» Exercise details
Repeat the listing that follows, character for character, minus the pictures.

» Records supplied
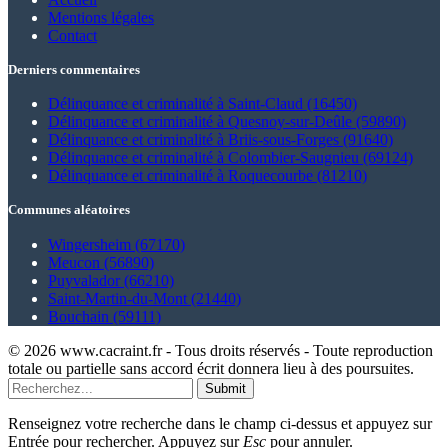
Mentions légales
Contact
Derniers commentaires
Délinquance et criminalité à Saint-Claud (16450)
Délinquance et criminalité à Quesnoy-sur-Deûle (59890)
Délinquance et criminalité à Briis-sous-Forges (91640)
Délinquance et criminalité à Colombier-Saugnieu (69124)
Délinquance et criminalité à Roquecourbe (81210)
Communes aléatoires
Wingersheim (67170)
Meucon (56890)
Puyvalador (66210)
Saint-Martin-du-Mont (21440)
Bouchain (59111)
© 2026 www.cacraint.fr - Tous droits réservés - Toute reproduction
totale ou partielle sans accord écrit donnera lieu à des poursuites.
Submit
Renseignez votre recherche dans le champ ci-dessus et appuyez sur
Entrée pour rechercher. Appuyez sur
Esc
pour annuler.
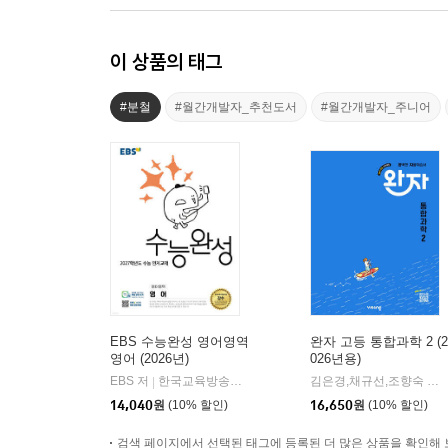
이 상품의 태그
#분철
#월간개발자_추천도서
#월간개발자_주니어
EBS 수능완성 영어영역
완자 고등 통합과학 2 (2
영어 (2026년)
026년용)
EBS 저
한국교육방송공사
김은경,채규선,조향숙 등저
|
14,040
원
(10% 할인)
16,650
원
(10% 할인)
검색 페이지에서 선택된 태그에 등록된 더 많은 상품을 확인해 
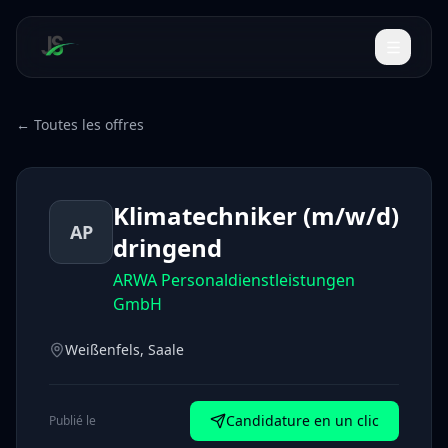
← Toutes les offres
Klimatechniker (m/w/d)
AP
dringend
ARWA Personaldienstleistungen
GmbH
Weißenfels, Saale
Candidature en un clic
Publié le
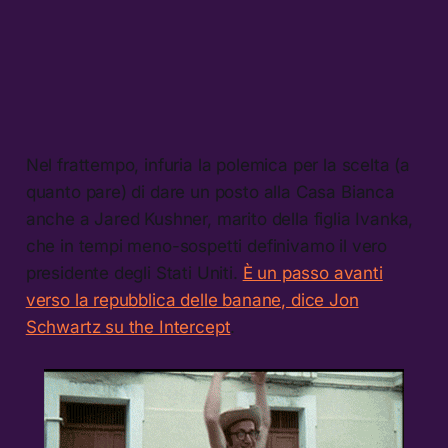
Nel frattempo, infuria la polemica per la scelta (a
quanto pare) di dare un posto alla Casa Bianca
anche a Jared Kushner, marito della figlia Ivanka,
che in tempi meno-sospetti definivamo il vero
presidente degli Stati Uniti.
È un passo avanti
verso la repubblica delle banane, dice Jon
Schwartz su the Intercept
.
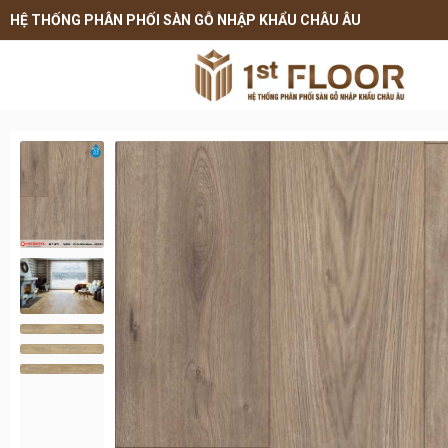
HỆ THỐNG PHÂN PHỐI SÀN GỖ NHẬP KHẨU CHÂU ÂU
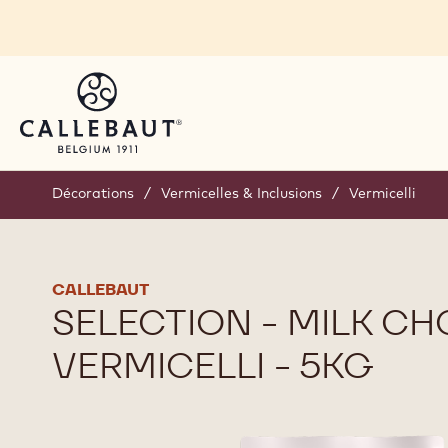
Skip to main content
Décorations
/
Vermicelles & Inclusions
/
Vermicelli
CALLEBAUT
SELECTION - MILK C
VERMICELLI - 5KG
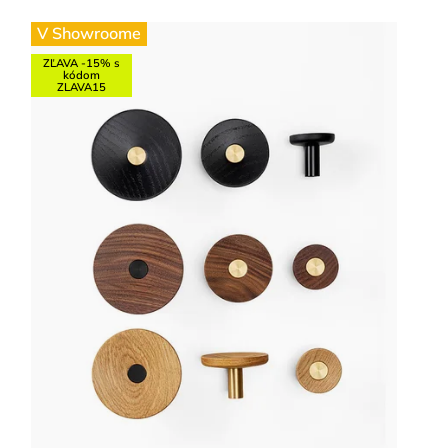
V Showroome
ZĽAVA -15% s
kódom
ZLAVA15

» Task output
Mentions légales
Contact
Derniers commentaires
Délinquance et criminalité à Saint-Claud (16450)
Délinquance et criminalité à Quesnoy-sur-Deûle (59890)
Délinquance et criminalité à Briis-sous-Forges (91640)
Délinquance et criminalité à Colombier-Saugnieu (69124)
Délinquance et criminalité à Roquecourbe (81210)
Communes aléatoires
Wingersheim (67170)
Meucon (56890)
Puyvalador (66210)
Saint-Martin-du-Mont (21440)
Bouchain (59111)
© 2026 www.cacraint.fr - Tous droits réservés - Toute reproduction
totale ou partielle sans accord écrit donnera lieu à des poursuites.
Submit
Renseignez votre recherche dans le champ ci-dessus et appuyez sur
Entrée pour rechercher. Appuyez sur
Esc
pour annuler.
이 상품의 태그
#분철
#월간개발자_추천도서
#월간개발자_주니어
EBS 수능완성 영어영역
완자 고등 통합과학 2 (2
영어 (2026년)
026년용)
EBS 저
한국교육방송공사
김은경,채규선,조향숙 등저
|
14,040
원
(10% 할인)
16,650
원
(10% 할인)
검색 페이지에서 선택된 태그에 등록된 더 많은 상품을 확인해 
← Toutes les offres
Klimatechniker (m/w/d)
AP
dringend
ARWA Personaldienstleistungen
GmbH
Weißenfels, Saale
Candidature en un clic
Publié le
Nel frattempo, infuria la polemica per la scelta (a
quanto pare) di dare un posto alla Casa Bianca
anche a Jared Kushner, marito della figlia Ivanka,
che in tempi meno-sospetti definivamo il vero
presidente degli Stati Uniti.
È un passo avanti
verso la repubblica delle banane, dice Jon
Schwartz su the Intercept
.
HỆ THỐNG PHÂN PHỐI SÀN GỖ NHẬP KHẨU CHÂU ÂU
Skip to main content
Décorations
/
Vermicelles & Inclusions
/
Vermicelli
CALLEBAUT
SELECTION - MILK C
VERMICELLI - 5KG
V Showroome
ZĽAVA -15% s
kódom
ZLAVA15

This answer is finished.